J Neurol Surg B Skull Base 2018; 79(S 01): S1-S188
DOI: 10.1055/s-0038-1633479
Oral Presentations
Georg Thieme Verlag KG Stuttgart · New York

Ideal Trajectory Planning for Combined Endoscopic Third Ventriculostomy and Pineal Region Biopsy: A Volumetric Analysis of Brain at Risk

Brandon D. Liebelt
1   Barrow Neurological Institute, Phoenix, Arizona, United States
,
Fangxiang Chen
1   Barrow Neurological Institute, Phoenix, Arizona, United States
,
Antonio Biroli
1   Barrow Neurological Institute, Phoenix, Arizona, United States
,
Peter Nakaji
1   Barrow Neurological Institute, Phoenix, Arizona, United States
› Institutsangaben
Weitere Informationen

Publikationsverlauf

Publikationsdatum:
02. Februar 2018 (online)

 

Background Pineal region tumors are intimately associated with the ventricular system, being bounded ventrally by the third ventricle. Patients most commonly present with symptoms secondary to obstructive hydrocephalus making cerebrospinal fluid diversion an essential part of treatment. Alternatively, an endoscopic third ventriculostomy can be performed at the same time as tumor biopsy. This can either be performed through a single burr hole or two separate entry points. Utilizing two entry points would theoretically limit the amount of damage to underlying brain parenchyma by minimizing wanding between the two targets. We investigated the volume of brain undergoing potential injury during ETV and tumor biopsy with one- or two-burr hole utilization.

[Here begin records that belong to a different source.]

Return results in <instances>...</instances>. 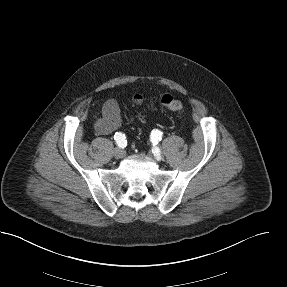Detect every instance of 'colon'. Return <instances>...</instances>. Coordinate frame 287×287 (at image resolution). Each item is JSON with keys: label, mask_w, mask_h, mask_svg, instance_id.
<instances>
[{"label": "colon", "mask_w": 287, "mask_h": 287, "mask_svg": "<svg viewBox=\"0 0 287 287\" xmlns=\"http://www.w3.org/2000/svg\"><path fill=\"white\" fill-rule=\"evenodd\" d=\"M144 98L141 95L135 96L136 102H142ZM158 102L161 106H163L165 109L173 112V113H181L183 111V103L180 99L177 97L170 95V94H163L158 97Z\"/></svg>", "instance_id": "1"}]
</instances>
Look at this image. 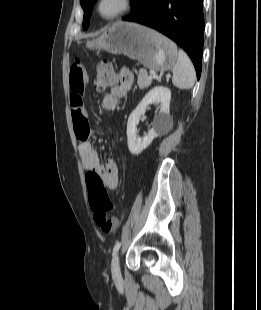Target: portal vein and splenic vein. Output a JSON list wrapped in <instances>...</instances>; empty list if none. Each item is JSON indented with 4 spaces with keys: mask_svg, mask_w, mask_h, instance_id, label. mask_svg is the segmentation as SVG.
<instances>
[{
    "mask_svg": "<svg viewBox=\"0 0 261 310\" xmlns=\"http://www.w3.org/2000/svg\"><path fill=\"white\" fill-rule=\"evenodd\" d=\"M158 76L154 73V72H152L150 75H149V78H157Z\"/></svg>",
    "mask_w": 261,
    "mask_h": 310,
    "instance_id": "18ae733b",
    "label": "portal vein and splenic vein"
}]
</instances>
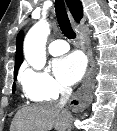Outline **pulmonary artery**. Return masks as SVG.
Instances as JSON below:
<instances>
[{
  "label": "pulmonary artery",
  "instance_id": "1",
  "mask_svg": "<svg viewBox=\"0 0 117 131\" xmlns=\"http://www.w3.org/2000/svg\"><path fill=\"white\" fill-rule=\"evenodd\" d=\"M69 50V45L66 41L57 39L49 44L48 51L53 56H59Z\"/></svg>",
  "mask_w": 117,
  "mask_h": 131
}]
</instances>
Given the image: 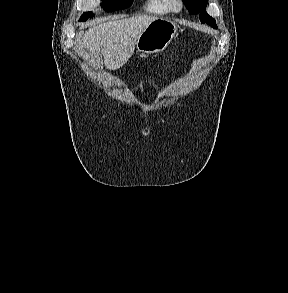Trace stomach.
I'll return each instance as SVG.
<instances>
[{
    "label": "stomach",
    "instance_id": "stomach-1",
    "mask_svg": "<svg viewBox=\"0 0 288 293\" xmlns=\"http://www.w3.org/2000/svg\"><path fill=\"white\" fill-rule=\"evenodd\" d=\"M178 26L164 18L151 22L140 34L137 42V52L141 54H157L164 51L175 38Z\"/></svg>",
    "mask_w": 288,
    "mask_h": 293
}]
</instances>
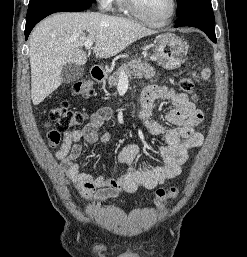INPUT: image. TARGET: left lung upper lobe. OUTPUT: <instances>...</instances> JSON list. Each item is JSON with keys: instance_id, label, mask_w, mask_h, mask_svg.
Masks as SVG:
<instances>
[{"instance_id": "obj_1", "label": "left lung upper lobe", "mask_w": 247, "mask_h": 257, "mask_svg": "<svg viewBox=\"0 0 247 257\" xmlns=\"http://www.w3.org/2000/svg\"><path fill=\"white\" fill-rule=\"evenodd\" d=\"M177 2V16L193 9H202L209 12L213 11L211 0H177Z\"/></svg>"}]
</instances>
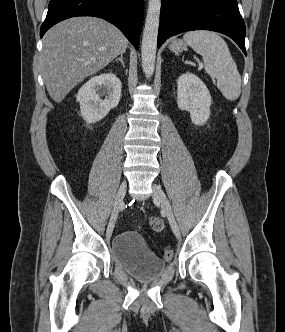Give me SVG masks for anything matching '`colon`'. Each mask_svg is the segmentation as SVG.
Here are the masks:
<instances>
[{"instance_id":"5ec220e1","label":"colon","mask_w":285,"mask_h":332,"mask_svg":"<svg viewBox=\"0 0 285 332\" xmlns=\"http://www.w3.org/2000/svg\"><path fill=\"white\" fill-rule=\"evenodd\" d=\"M150 225L152 227L153 230L159 232L163 229V223L162 221L157 218V217H153L150 219ZM173 250L171 248H166L164 250V258L165 260H171L173 257Z\"/></svg>"}]
</instances>
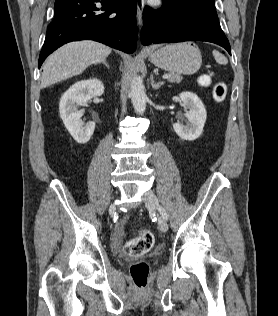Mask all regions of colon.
Here are the masks:
<instances>
[{
    "label": "colon",
    "mask_w": 278,
    "mask_h": 316,
    "mask_svg": "<svg viewBox=\"0 0 278 316\" xmlns=\"http://www.w3.org/2000/svg\"><path fill=\"white\" fill-rule=\"evenodd\" d=\"M201 85H209L207 76L200 78ZM227 95V86L224 82H216L212 85V96L215 101L222 102ZM154 244V236L148 230L140 231L124 246V253L130 257H140L146 254ZM130 274L136 287L144 288L148 282L149 267L145 262H137L130 268Z\"/></svg>",
    "instance_id": "obj_1"
}]
</instances>
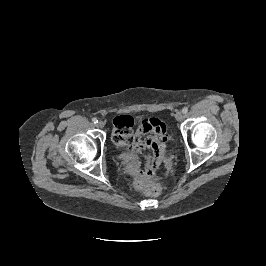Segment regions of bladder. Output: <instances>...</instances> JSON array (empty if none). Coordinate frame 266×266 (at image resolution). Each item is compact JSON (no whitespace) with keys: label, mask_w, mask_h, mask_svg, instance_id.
Listing matches in <instances>:
<instances>
[{"label":"bladder","mask_w":266,"mask_h":266,"mask_svg":"<svg viewBox=\"0 0 266 266\" xmlns=\"http://www.w3.org/2000/svg\"><path fill=\"white\" fill-rule=\"evenodd\" d=\"M126 156H127L128 158H133V157H134V155H133L132 153H126Z\"/></svg>","instance_id":"obj_1"}]
</instances>
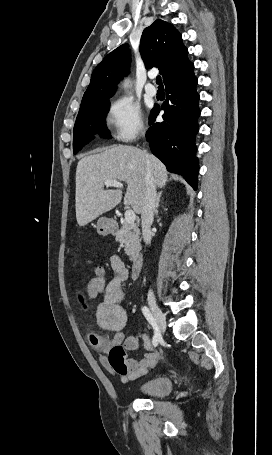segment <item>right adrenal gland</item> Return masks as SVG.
I'll return each instance as SVG.
<instances>
[{"label": "right adrenal gland", "instance_id": "2a0ac1e0", "mask_svg": "<svg viewBox=\"0 0 272 455\" xmlns=\"http://www.w3.org/2000/svg\"><path fill=\"white\" fill-rule=\"evenodd\" d=\"M162 196V191L158 193L157 200H156V207H155V214L158 215V207L160 205V198Z\"/></svg>", "mask_w": 272, "mask_h": 455}]
</instances>
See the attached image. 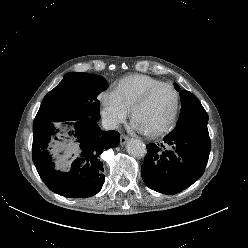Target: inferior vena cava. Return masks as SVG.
Listing matches in <instances>:
<instances>
[{
  "instance_id": "1",
  "label": "inferior vena cava",
  "mask_w": 248,
  "mask_h": 248,
  "mask_svg": "<svg viewBox=\"0 0 248 248\" xmlns=\"http://www.w3.org/2000/svg\"><path fill=\"white\" fill-rule=\"evenodd\" d=\"M102 127L105 130H115L118 128L117 122L109 118L102 119Z\"/></svg>"
}]
</instances>
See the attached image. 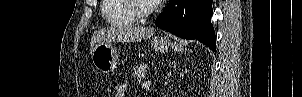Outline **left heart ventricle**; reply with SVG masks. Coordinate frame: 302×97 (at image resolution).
<instances>
[{"mask_svg": "<svg viewBox=\"0 0 302 97\" xmlns=\"http://www.w3.org/2000/svg\"><path fill=\"white\" fill-rule=\"evenodd\" d=\"M136 4L140 9H146L150 3L147 0H137Z\"/></svg>", "mask_w": 302, "mask_h": 97, "instance_id": "1", "label": "left heart ventricle"}]
</instances>
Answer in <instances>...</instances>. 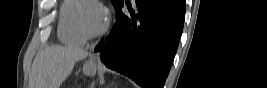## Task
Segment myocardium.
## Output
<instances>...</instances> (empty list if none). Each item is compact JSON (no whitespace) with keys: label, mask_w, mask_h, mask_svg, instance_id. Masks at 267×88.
Listing matches in <instances>:
<instances>
[{"label":"myocardium","mask_w":267,"mask_h":88,"mask_svg":"<svg viewBox=\"0 0 267 88\" xmlns=\"http://www.w3.org/2000/svg\"><path fill=\"white\" fill-rule=\"evenodd\" d=\"M85 3H93L98 5V3L96 1H82V3L79 5V7L77 8V23L79 26V29L81 31V33L86 37V38H96V37H100L102 36L109 28V24H110V15L108 13V11L103 8L104 12H105V23L103 25V27L101 29H99L98 31H90L86 28L84 22H83V18H82V8L83 5ZM99 6V5H98Z\"/></svg>","instance_id":"obj_1"}]
</instances>
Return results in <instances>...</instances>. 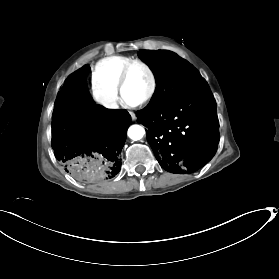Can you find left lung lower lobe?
Here are the masks:
<instances>
[{"instance_id": "0a47b994", "label": "left lung lower lobe", "mask_w": 279, "mask_h": 279, "mask_svg": "<svg viewBox=\"0 0 279 279\" xmlns=\"http://www.w3.org/2000/svg\"><path fill=\"white\" fill-rule=\"evenodd\" d=\"M147 140L163 169L192 173L208 163L219 142L216 102L206 82L152 112H137Z\"/></svg>"}]
</instances>
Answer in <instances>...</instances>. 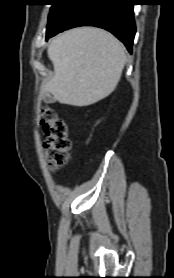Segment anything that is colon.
<instances>
[{"label": "colon", "instance_id": "5ec220e1", "mask_svg": "<svg viewBox=\"0 0 174 278\" xmlns=\"http://www.w3.org/2000/svg\"><path fill=\"white\" fill-rule=\"evenodd\" d=\"M40 124L46 135L44 150L52 170H55L67 162L71 148L67 125L50 107H44L41 110Z\"/></svg>", "mask_w": 174, "mask_h": 278}]
</instances>
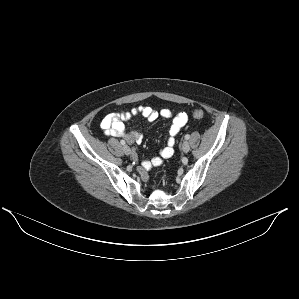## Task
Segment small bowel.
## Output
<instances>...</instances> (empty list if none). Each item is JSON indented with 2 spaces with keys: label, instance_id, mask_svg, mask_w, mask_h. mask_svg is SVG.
Returning <instances> with one entry per match:
<instances>
[{
  "label": "small bowel",
  "instance_id": "c3829d8e",
  "mask_svg": "<svg viewBox=\"0 0 299 299\" xmlns=\"http://www.w3.org/2000/svg\"><path fill=\"white\" fill-rule=\"evenodd\" d=\"M138 115H141L150 121L155 120L159 115L164 118L173 117V114L169 109H162L160 112H157L150 107H139L133 108L129 111L109 113L102 119L101 128L106 135L116 138H123L131 145L140 143L142 140L141 134L133 130H127L125 128V122L131 119L133 116ZM186 122L187 115L184 112H180L173 117L172 123L167 130L168 138L166 140V145L160 150L159 155L144 161L138 169V172L143 180L148 179L147 171L149 169L152 167H158L163 164L164 160L173 157L175 137ZM133 159L136 160L135 155H133Z\"/></svg>",
  "mask_w": 299,
  "mask_h": 299
}]
</instances>
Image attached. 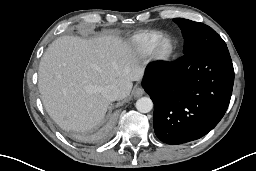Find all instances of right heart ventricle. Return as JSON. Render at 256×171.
I'll return each instance as SVG.
<instances>
[{
  "label": "right heart ventricle",
  "instance_id": "obj_1",
  "mask_svg": "<svg viewBox=\"0 0 256 171\" xmlns=\"http://www.w3.org/2000/svg\"><path fill=\"white\" fill-rule=\"evenodd\" d=\"M162 36L163 33L159 30H144L135 34L131 39V43L137 53L147 56L151 54L153 46Z\"/></svg>",
  "mask_w": 256,
  "mask_h": 171
}]
</instances>
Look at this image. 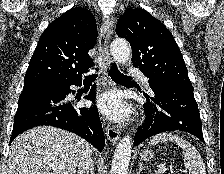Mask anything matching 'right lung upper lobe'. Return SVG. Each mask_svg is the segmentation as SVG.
Returning <instances> with one entry per match:
<instances>
[{"label":"right lung upper lobe","instance_id":"1","mask_svg":"<svg viewBox=\"0 0 224 174\" xmlns=\"http://www.w3.org/2000/svg\"><path fill=\"white\" fill-rule=\"evenodd\" d=\"M97 39L95 18L86 8H72L41 35L24 77V87L81 77L92 65L88 51Z\"/></svg>","mask_w":224,"mask_h":174}]
</instances>
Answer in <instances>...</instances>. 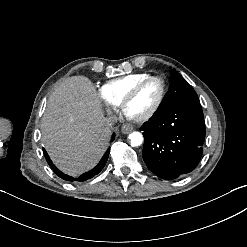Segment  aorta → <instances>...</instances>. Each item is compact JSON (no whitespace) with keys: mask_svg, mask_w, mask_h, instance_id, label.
I'll list each match as a JSON object with an SVG mask.
<instances>
[{"mask_svg":"<svg viewBox=\"0 0 247 247\" xmlns=\"http://www.w3.org/2000/svg\"><path fill=\"white\" fill-rule=\"evenodd\" d=\"M128 138L132 147L140 146L143 142V135L140 132H132Z\"/></svg>","mask_w":247,"mask_h":247,"instance_id":"aorta-1","label":"aorta"}]
</instances>
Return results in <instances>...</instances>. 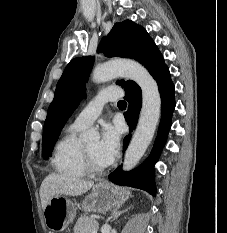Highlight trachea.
<instances>
[{"label":"trachea","instance_id":"1","mask_svg":"<svg viewBox=\"0 0 227 233\" xmlns=\"http://www.w3.org/2000/svg\"><path fill=\"white\" fill-rule=\"evenodd\" d=\"M126 105L127 104L125 101H122V100L118 101V106H126Z\"/></svg>","mask_w":227,"mask_h":233}]
</instances>
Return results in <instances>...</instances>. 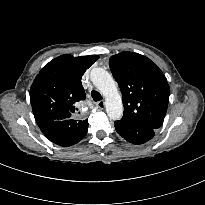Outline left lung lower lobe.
Masks as SVG:
<instances>
[{"label": "left lung lower lobe", "mask_w": 205, "mask_h": 205, "mask_svg": "<svg viewBox=\"0 0 205 205\" xmlns=\"http://www.w3.org/2000/svg\"><path fill=\"white\" fill-rule=\"evenodd\" d=\"M115 129L125 140L137 145L149 141L155 134V129L124 118L115 121Z\"/></svg>", "instance_id": "0a47b994"}]
</instances>
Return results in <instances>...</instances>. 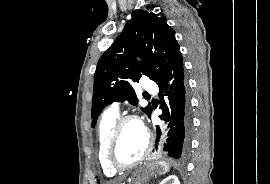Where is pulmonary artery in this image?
Masks as SVG:
<instances>
[{
	"mask_svg": "<svg viewBox=\"0 0 270 184\" xmlns=\"http://www.w3.org/2000/svg\"><path fill=\"white\" fill-rule=\"evenodd\" d=\"M143 89L149 93H156L157 92V85L151 81V80H146L143 83ZM112 110L118 111L119 110V104L114 103L111 107Z\"/></svg>",
	"mask_w": 270,
	"mask_h": 184,
	"instance_id": "pulmonary-artery-1",
	"label": "pulmonary artery"
}]
</instances>
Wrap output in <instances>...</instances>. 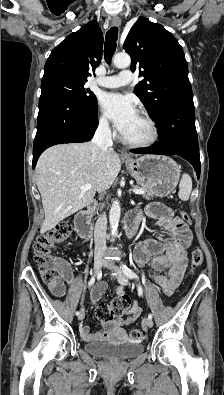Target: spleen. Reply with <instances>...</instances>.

Methods The authors retrospectively reviewed patients with pineal region masses at Saint Joseph's Hospital between April 2000 and August 2010. Two approaches were simulated with volumetric image-guided system on the stealth brain magnetic resonance imaging (MRI) or head computer tomography (CT) scans. The objective in the present study was to compare the volume of brain parenchyma and fornix that may be damaged with utilization of one- versus two-burr holes.

Results The calculated ideal entry point for ETV in two separate burr hole approach was 25.8 ± 6 mm from the midline and 11.4 ± 9 mm behind the coronal suture. The distance from the outer table of the skull to the target on the tuber cinereum was 90.1 ± 5 mm. The ideal entry point for tumor biopsy in two-burr hole approach was 25.7 ± 8 mm from the midline and 53.7 ± 14 mm in frontal of the coronal suture. With a single-burr hole approach, the volume of brain parenchyma susceptible to damage was 852 ± 440 mm3 (mean ± SD). The volume of brain parenchyma susceptible to damage with two-burr hole approach was 2,159 ± 474 mm3 (p < 0.0001, paired t-test). The single-burr hole approach required fornical shift at a length of 14 ± 3 mm, whereas the shift of the fornix in two-burr hole approach was minimal.

Conclusion Volumetric analysis suggests that utilizing a single-burr hole for both ETV and tumor biopsy is likely to traumatize less brain parenchyma than using two separate burr holes. However, the single-burr hole approach predisposes the fornix to stretch injury, whereas utilizing two separate burr holes minimizes this risk. These results should be considered when selecting approaches for individual patients. The authors recommend tailoring entry points for individual patient anatomy and not subscribing to a one-size-fits-all approach.